K-Means clustering and similarity visualization of constitutions

April 30, 2021 8 minute read

Introduction
Text processing and exploratory analysis
K-Means clustering
Visualizing text corpus similarity

Introduction

Constitutions hold the fundamental principles and rules that constitute the legal basis of a country. They determine the system of goverment, and the relationships between branches and institutions.

When written, these documents can be quite unique and distinct in many aspects, such as length and legal terminology. However, they can also share some other features, since they tend to have similar purposes.

A textual analysis of such data can be useful. We are going to apply some techniques to compare and cluster various constitutions. This work tries to see if constitutional text corpuses are indicative of the set and outlined systems of government.

To do so, we are going to use TF-IDF term weighting and K-Means clustering from scikit-learn. If you need a text analysis refresher, please check here.

# importing the libraries
import os
import pandas as pd
from sklearn.feature_extraction.text import TfidfVectorizer
from sklearn.cluster import KMeans

%matplotlib inline

There are 35 constitutions in our dataset.
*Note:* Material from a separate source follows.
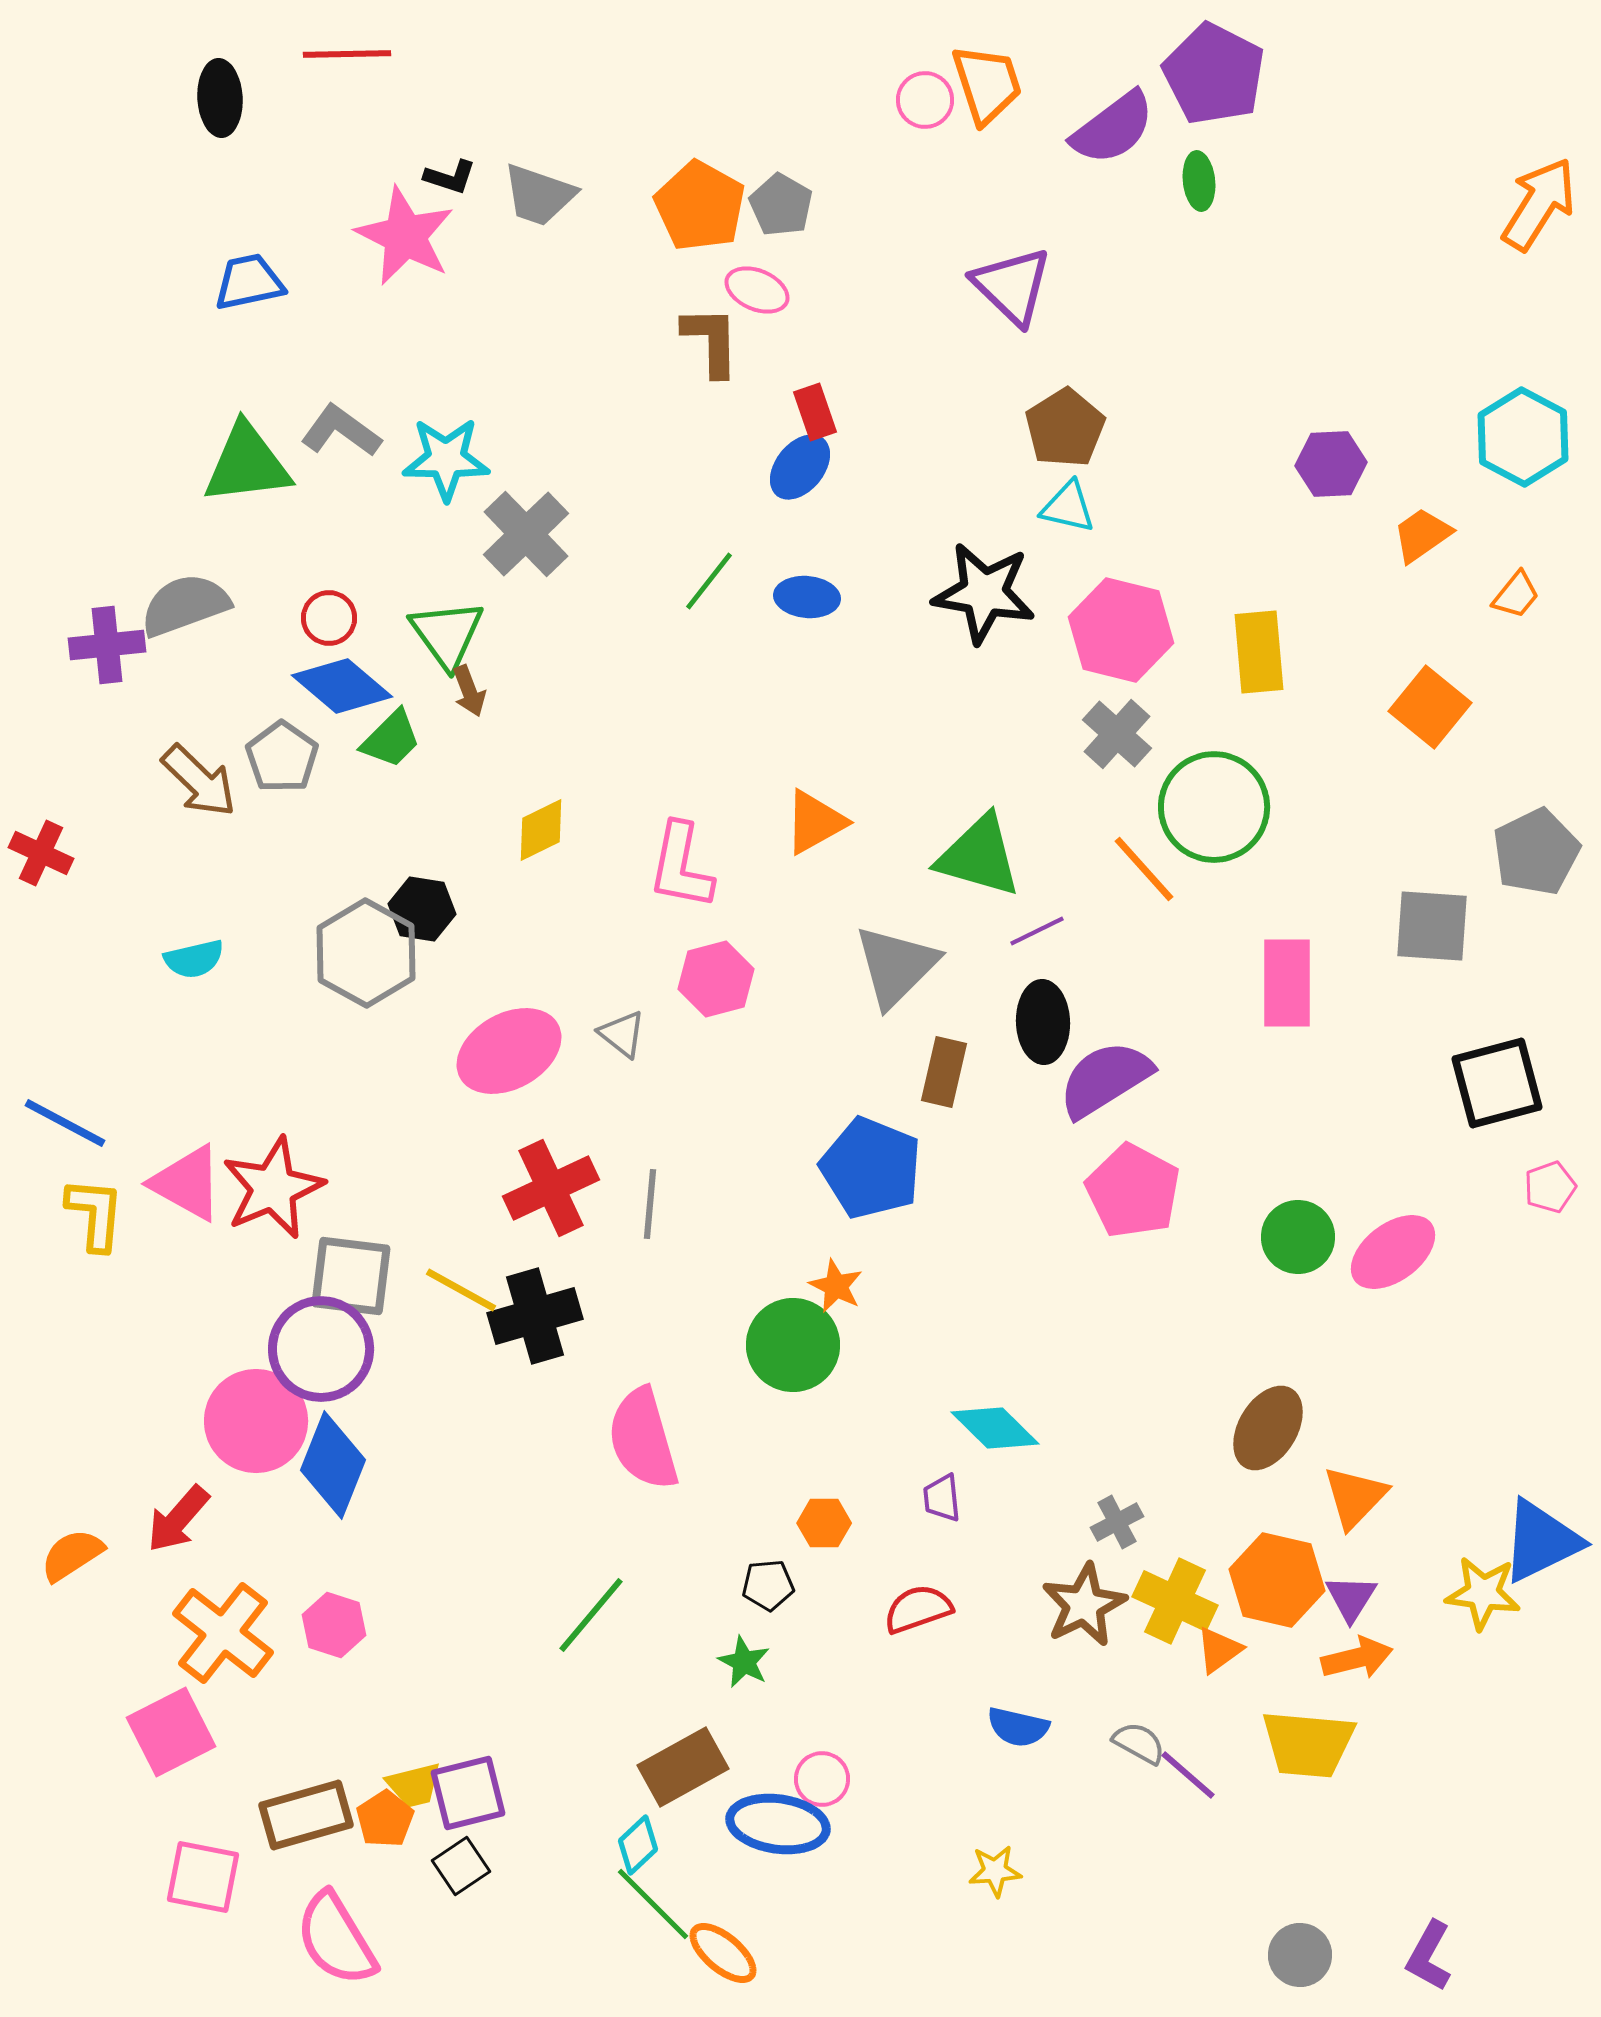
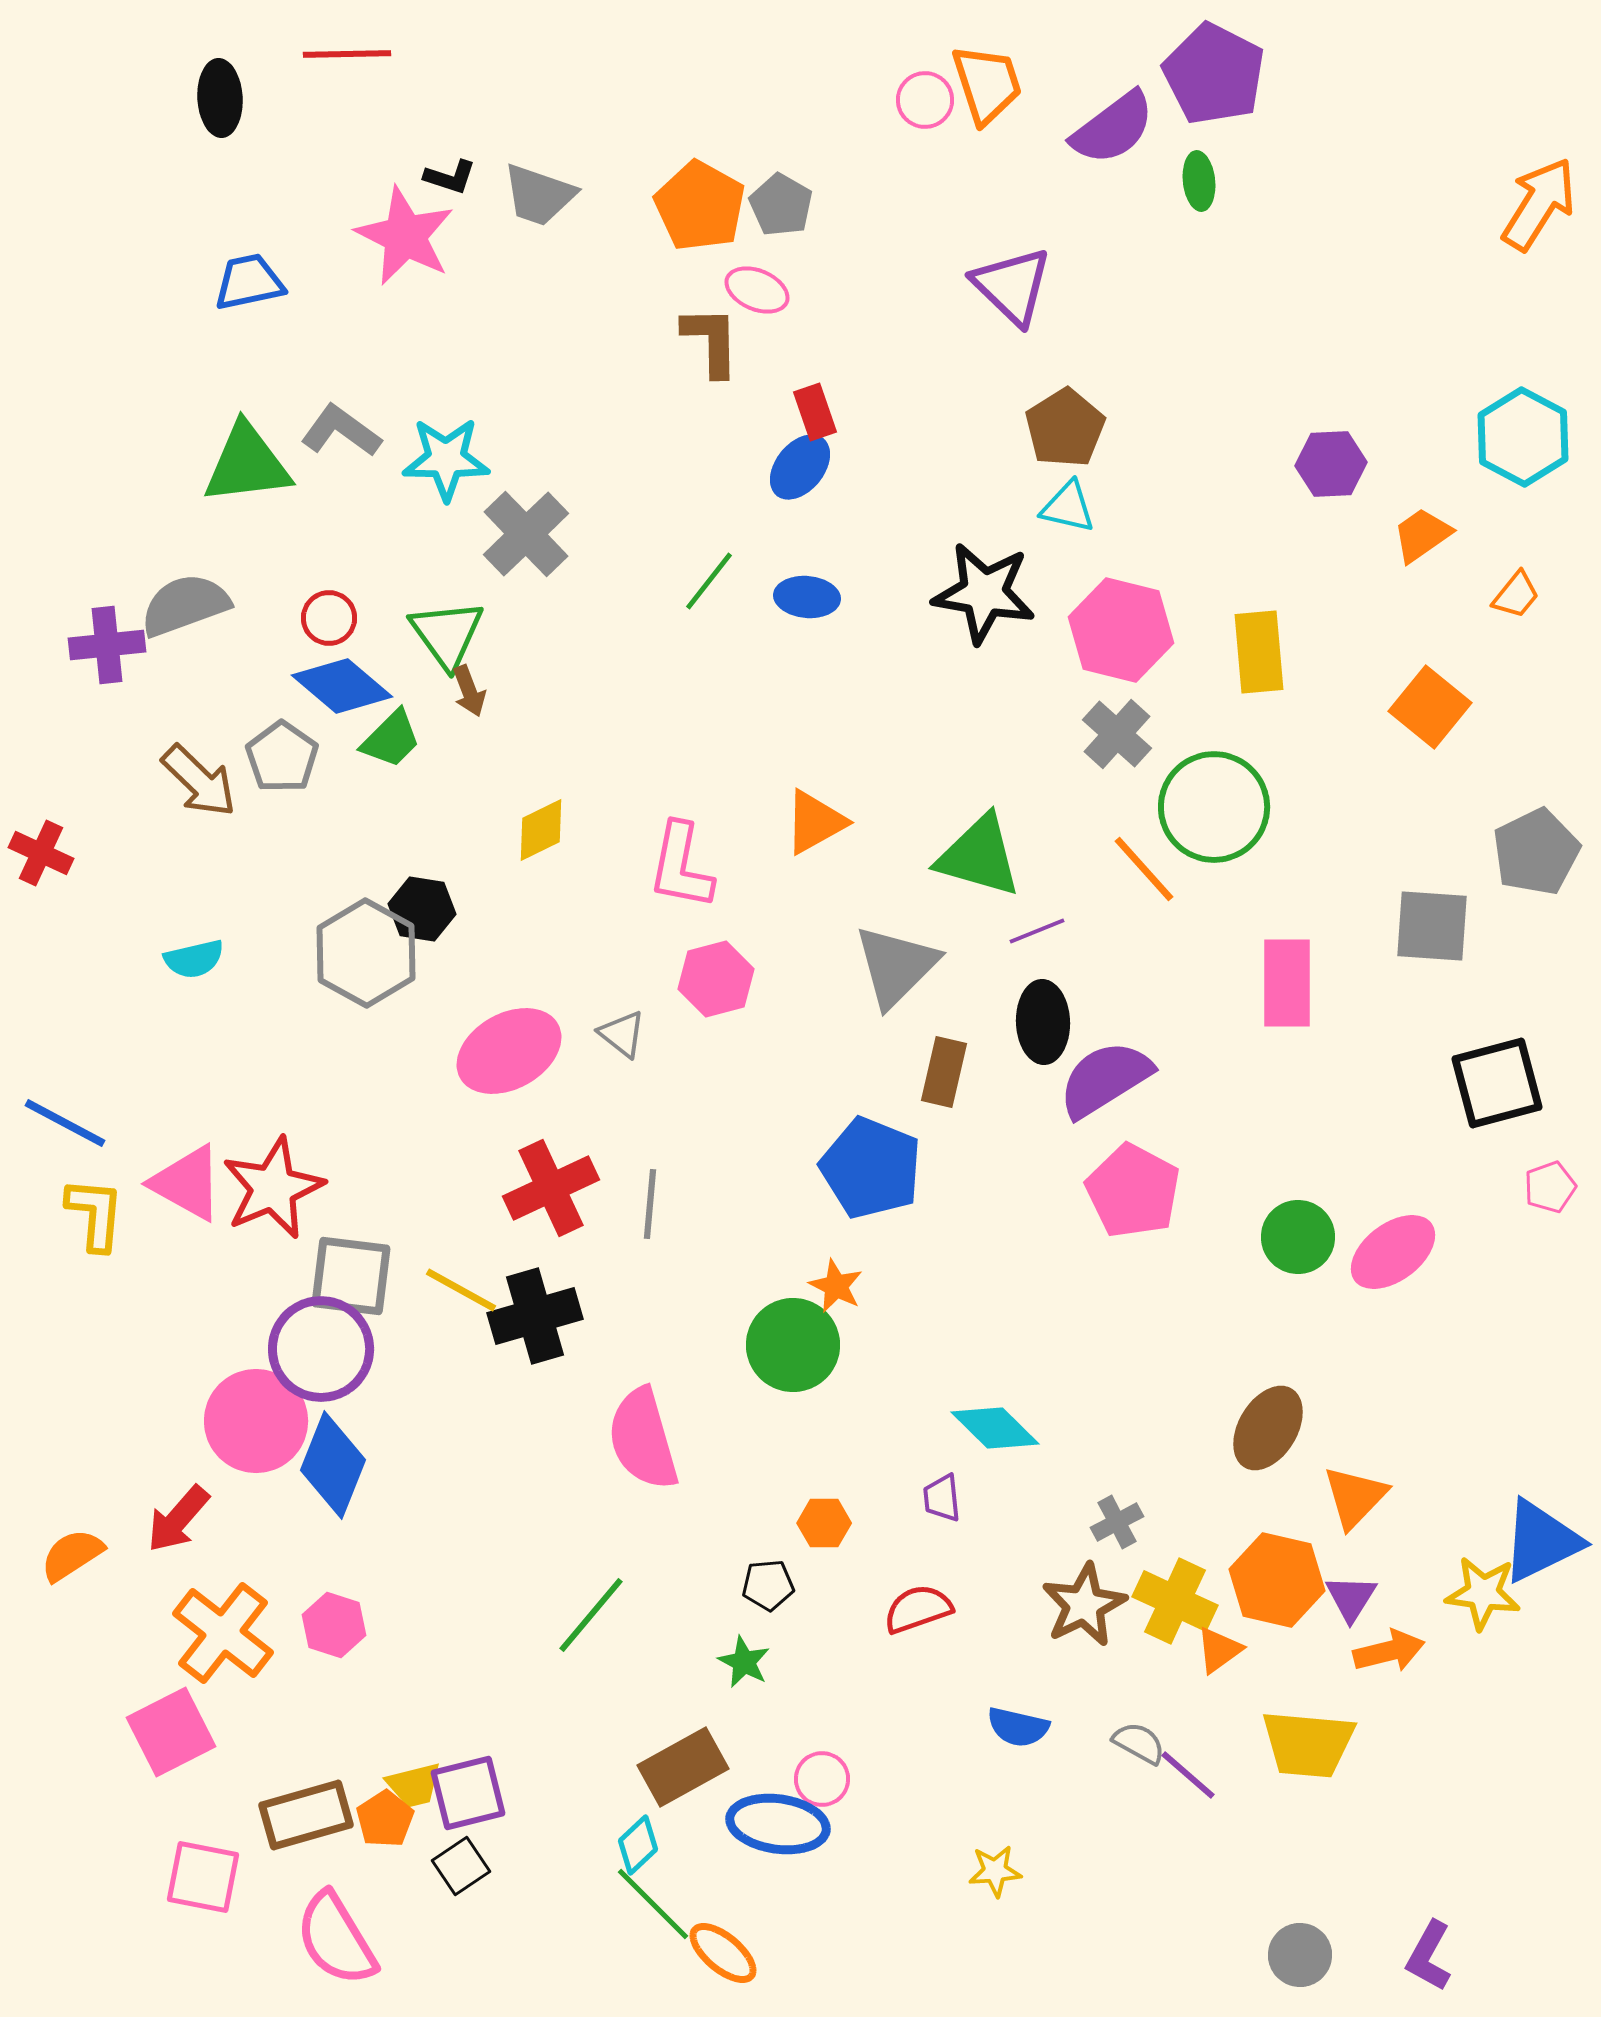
purple line at (1037, 931): rotated 4 degrees clockwise
orange arrow at (1357, 1658): moved 32 px right, 7 px up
Most of the documents were queried from constitute project on April 2021, using a simple crawler that implements the Beautiful Soup library.

If you intend on getting your data from the source above, and as a general good scraping etiquette, please be nice and avoid overburdening their servers with requests.

code snippet of constitution crawler

After importing the necessary libraries, we read our documents to a DataFrame.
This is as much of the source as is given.